Published
6 years agoon
The Legislature reconvened this week with Democrats celebrating sweeping election wins that give them immense majorities in both sides of the Capitol and they are intending to use them.
The first big issue likely to emerge is early childhood education, part of Newsom’s “cradle-to-college promise.”
Advocacy groups have pressed for universal pre-kindergarten education for years, arguing that it would close the “achievement gap” that divides the state’s six million K-12 students and attack California’s very high poverty rate.
Brown, however, has been leery about expanding early childhood services and other educational and social “entitlements” because they tend to be very expensive and, once in place, almost impossible to reduce when revenues inevitably fall.
With Brown departing, and Newsom coming into office, there’s little doubt that expanding pre-kindergarten spending will get a hard push – very likely in Newsom’s first budget as a signal that he’s serious about his agenda.
It’s also a very high priority for Assembly Speaker Anthony Rendon, who was an early childhood education advocate before entering politics. It was a key element of an ambitious agenda, focusing on “economic justice,” that Rendon outlined Monday after being re-elected as speaker.

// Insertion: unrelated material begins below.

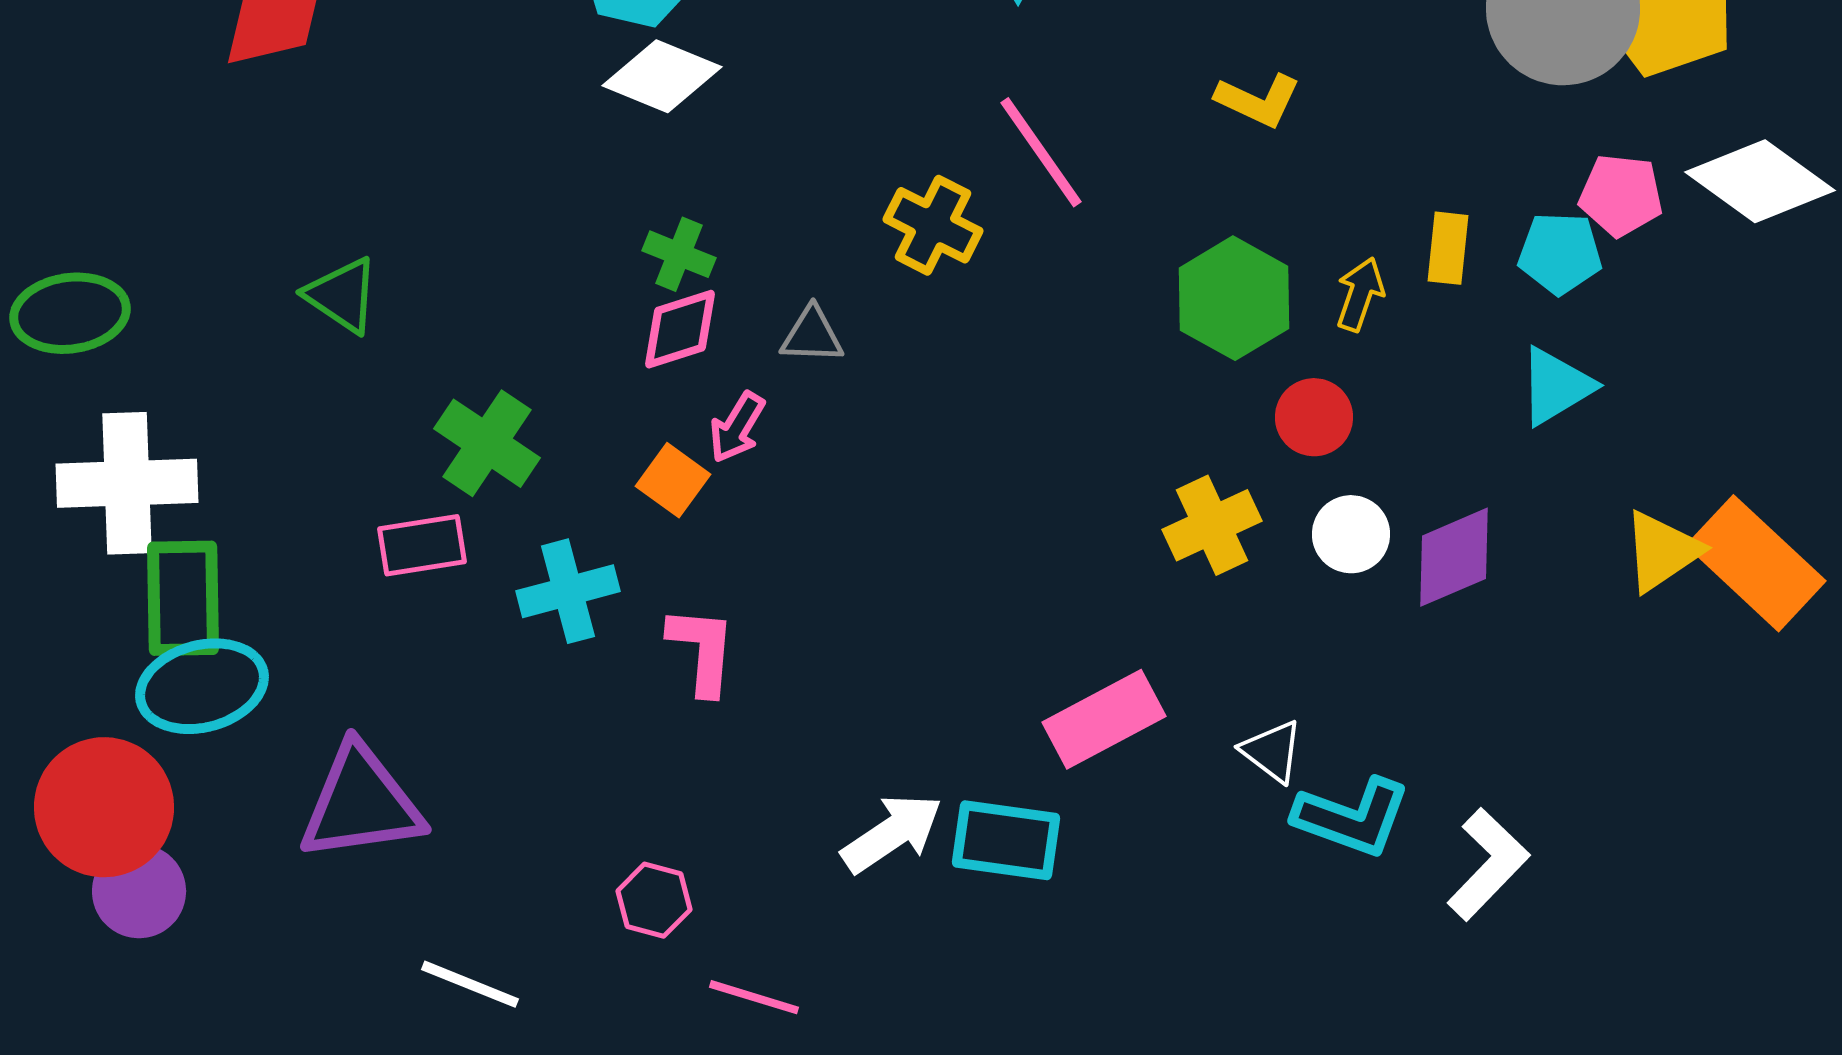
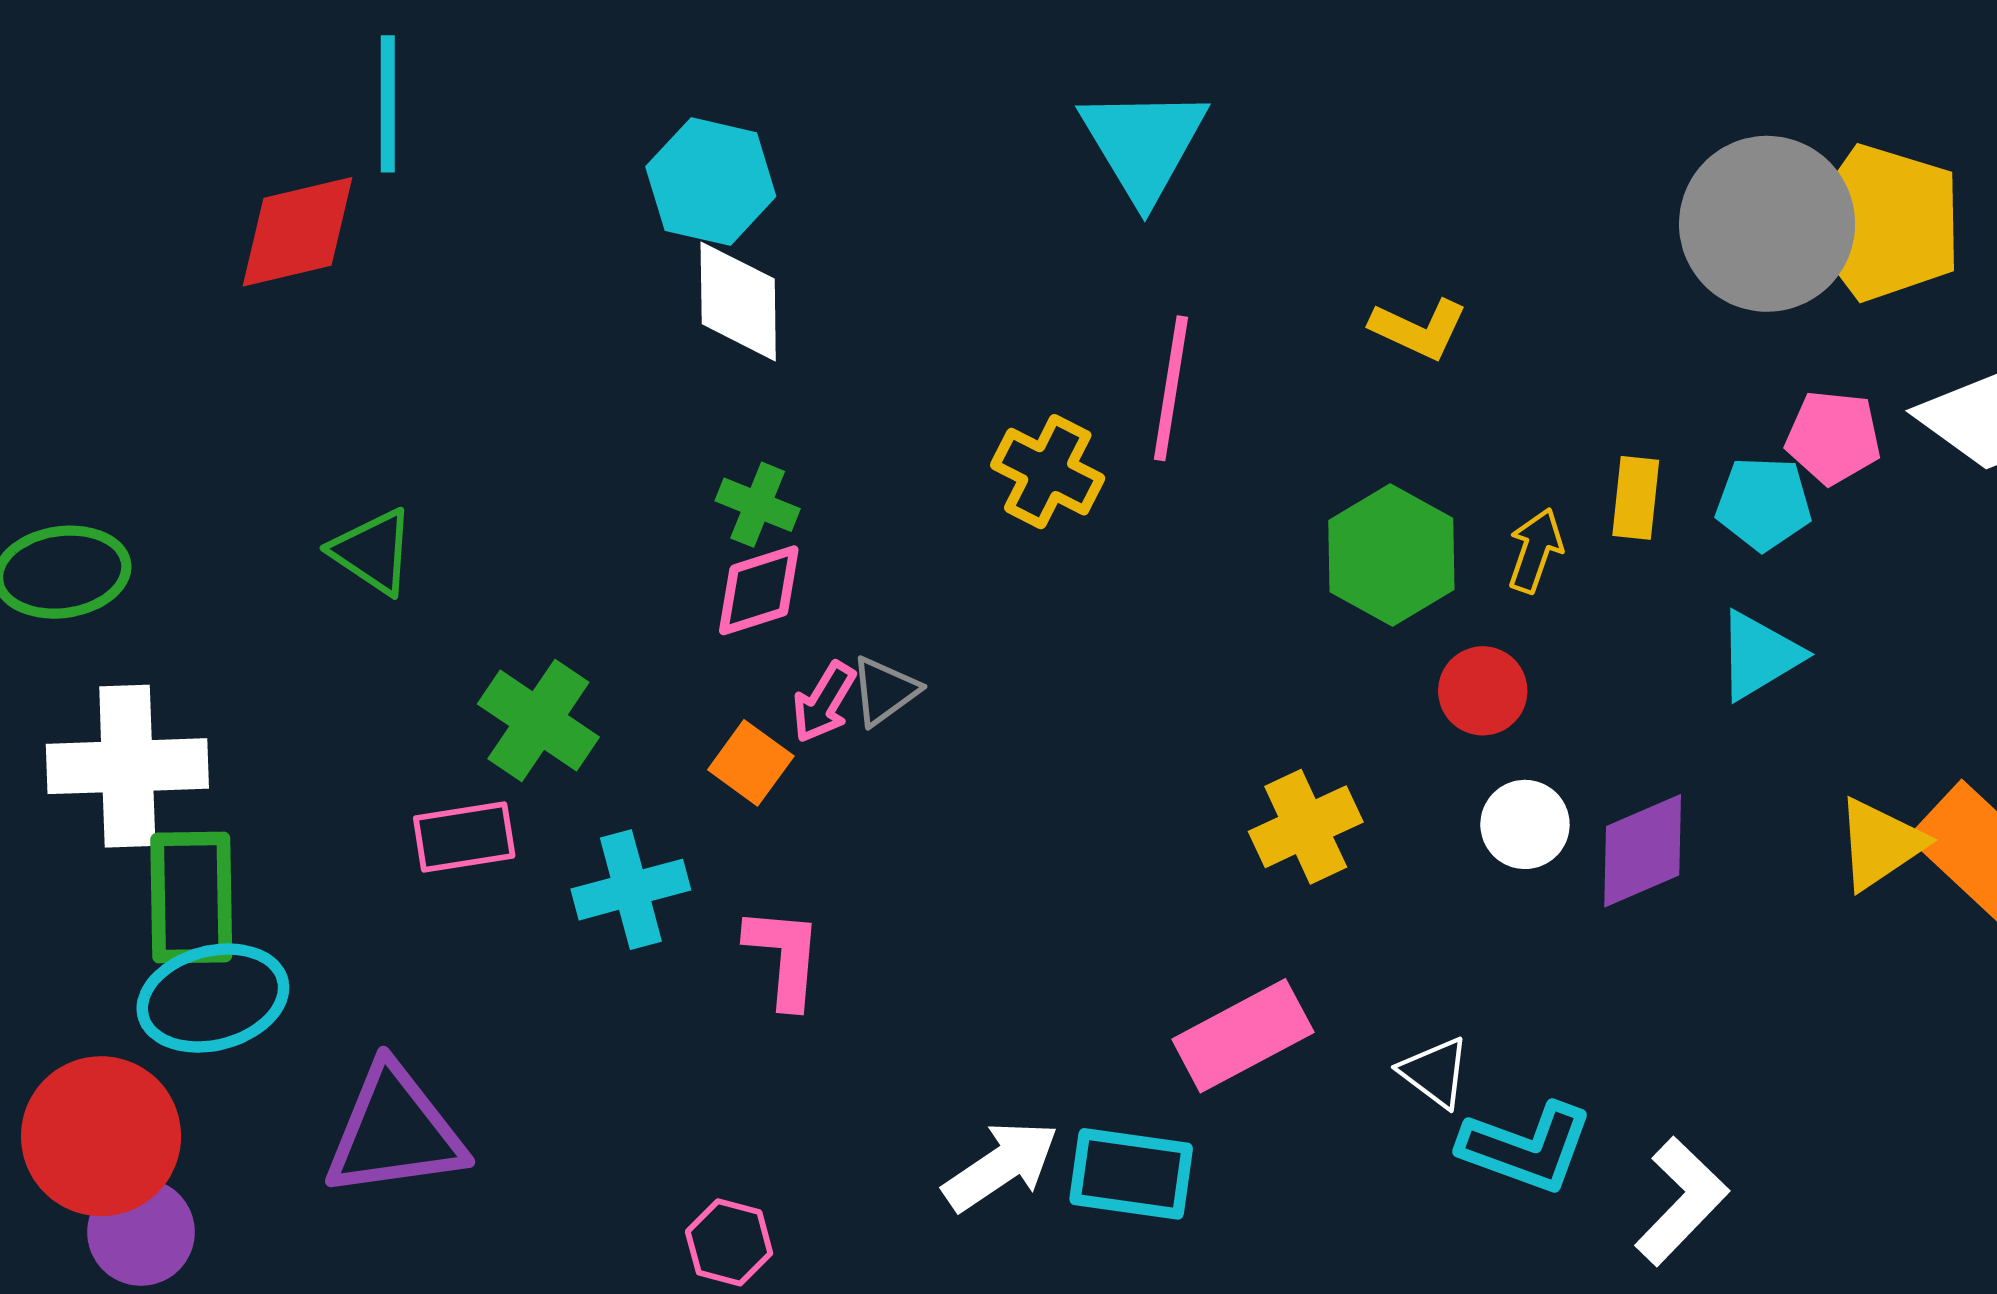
white diamond: (662, 76) -> (738, 301), turned 67
pink line: (1041, 152) -> (1171, 388), turned 44
gray triangle: (812, 335) -> (884, 691), moved, turned -38
yellow cross: (1212, 525) -> (1306, 827), moved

Assemblyman Kevin McCarty, a Sacramento Democrat, immediately introduced a nearly $2 billion package of bills for pre-kindergarten access for all low-income 4-year-olds and more 3-year-olds. “There’s no better place to invest… There’s undisputed evidence that shows this is a fantastic remedy,” McCarty told the Sacramento Bee.
Early childhood education is just one of many long-standing issues for a new governor and a bluer Legislature. Business groups are, for example, girding for new efforts by their traditional foes – unions, environmentalists, consumer protection advocates and personal injury lawyers – to advance their long-stalled agendas.